In this example, we will demo how to use MXNet to build an end-to-end deep learning system to help Diagnose Heart Disease. The demo network is able to achieve 0.039222 CRPS on validation set, which is good enough to get Top-10 (on Dec 22nd, 2015).

Notice this is a very simple model with no attempt to optimize the structure or hyper parameters, you can build fantastic network based on it. While this tutorial is written in python, mxnet comes with support for other popular languages such as R and Julia which can also be used. You are more than welcomed to try and contribute back to this example.

This example requires GPU to train. If you are working with AWS, A simple guide to build MXNet on AWS and existing AMI can be found at This document. you can also choose to put your data on S3, and having all the machine directly load data from S3, without having to copy data over when you are starting new instances.

General Overview of model

Input Data

We notice for in most of data, there are 30 frames for a sequence. A simple idea is pack this sequence into a multi-channel input, then let neural network learn from it. This tutorial is based on this idea: We first find accumulate all suitable data with 30 frames, then feed to the neural network to learn the target directly.

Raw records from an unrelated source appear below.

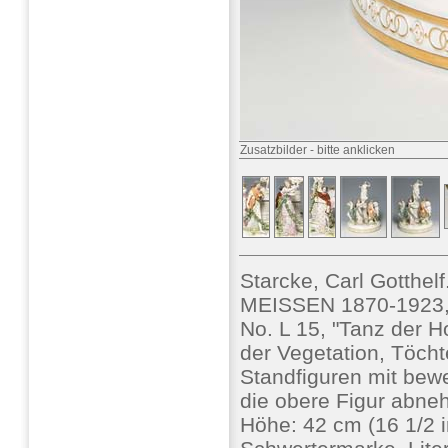
Zusatzbilder
-
bitte anklicken
Starcke, Carl Gotthel
MEISSEN 1870-1923, e
No. L 15, "Tanz der H
der Vegetation, Töcht
Standfiguren mit bew
die obere Figur abnehm
Höhe: 42 cm (16 1/2 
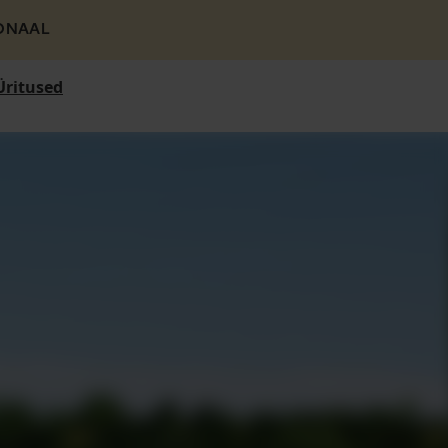
ONAAL
Üritused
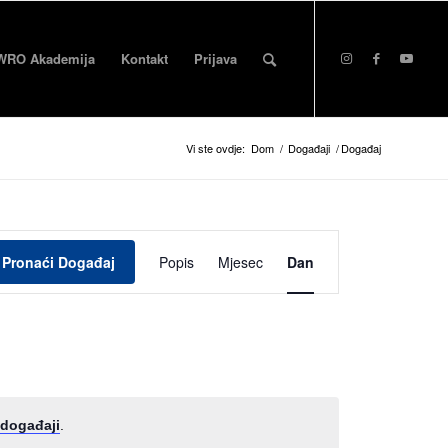
WRO Akademija
Kontakt
Prijava
Vi ste ovdje:
Dom
/
Događaji
/
Događaj
Događaj
Pogled
Pronaći Događaj
Popis
Mjesec
Dan
na
navigaciju
 događaji
.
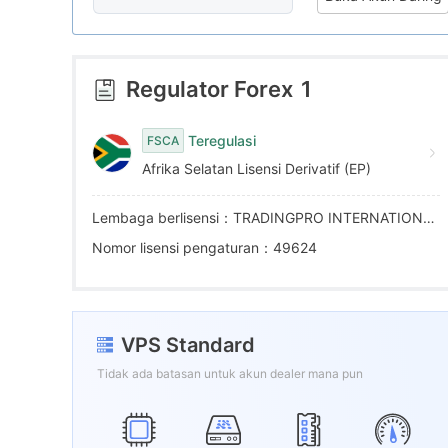
5
5
6
6
Regulator Forex
1
7
7
Teregulasi
FSCA
Afrika Selatan Lisensi Derivatif (EP)
8
8
Lembaga berlisensi：TRADINGPRO INTERNATIONAL (PTY) LTD
9
9
Nomor lisensi pengaturan：49624
VPS Standard
Tidak ada batasan untuk akun dealer mana pun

Another idea is use difference to measure change in time-series. By using MXNet symbolic interface, we can build a dynamic difference channels to transform input inside of the network. It helps a little in the final result.

Network Objective

For the network, we use a 20 years old LeNet style convolution network with batch normalization and dropout. We did not finetune the configuration and hyper parameters as this is mainly for demonstration purposes. We are sure better solutions can be found.

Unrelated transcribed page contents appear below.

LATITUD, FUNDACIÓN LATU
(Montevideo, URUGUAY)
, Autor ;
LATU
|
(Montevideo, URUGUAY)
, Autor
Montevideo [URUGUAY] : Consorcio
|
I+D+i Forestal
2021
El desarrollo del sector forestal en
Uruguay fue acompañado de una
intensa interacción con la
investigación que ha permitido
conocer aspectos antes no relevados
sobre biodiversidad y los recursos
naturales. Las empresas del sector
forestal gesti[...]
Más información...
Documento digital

One important idea of the model is to predict what the problem is asking for. In this problem, we are asked to predict a CDF value on 600 data-point. So we formulate the problem as a regression problem. We ask the neural-net to output 600 values, which corresponds to the CDF value to be predicted. The label is transformed into the 0-1 function as used in the evaluation target.

Preprocessing

We first run a preprocessing step, to pack the data into a csv file. Each line of the csv file corresponds to a 30 x 64 x 64 tensor, which gives 30 frames of resized images. We can also use other inputs besides csv. We choose the csv because this format is quite common for all language and it is easy to manipulate. The input dataset is quite big. While they can fit into memory of a big machine, we want to be safe for all desktop settings, so we will use a CSVIter from mxnet to load data from disk on the fly during training, without loading all the data into memory. You are also more than welcomed to try the in-memory setting.

Step by step

Prepare raw data in data folder. The tree of data folder is like

-data
 |
 ---- sample_submission_validate.csv
 |
 ---- train.csv
 |
 ---- train
 |    |
 |    ---- 0
 |    |
 |    ---- …
 |
 ---- validate
      |
      ---- 501
      |
      ---- …

Run python3 Preprocessing.py to do preprocessing of data.
After we have the processed data, run python3 Train.py to generate submission.csv
We also provide the R code with the same network structure and parameters in Train.R. Right now it used the pre-processed csv files by Preprocessing.py. We will add the pre-processing R code later.

Note:

To run with python2, you need to change Train.py, line #145 #199 to the python2 syntax.
To modify network, change get_lenet function in Train.py or get.lenet function in Train.R.
We also provide local_train, local_test file for local parameter tuning.
To run on multiple GPU with huge network, or questions about saving network parameters etc, please refer MXNet docs

About MXNet

MXNet is a deep learning framework designed for both efficiency and flexibility by DMLC group. Like all other packages in DMLC, it will fully utilize all the resources to solve the problem under limited resource constraint, with a flexible programming interface. You can use it for all purposes of data science and deep learning tasks with R, Julia, python and more.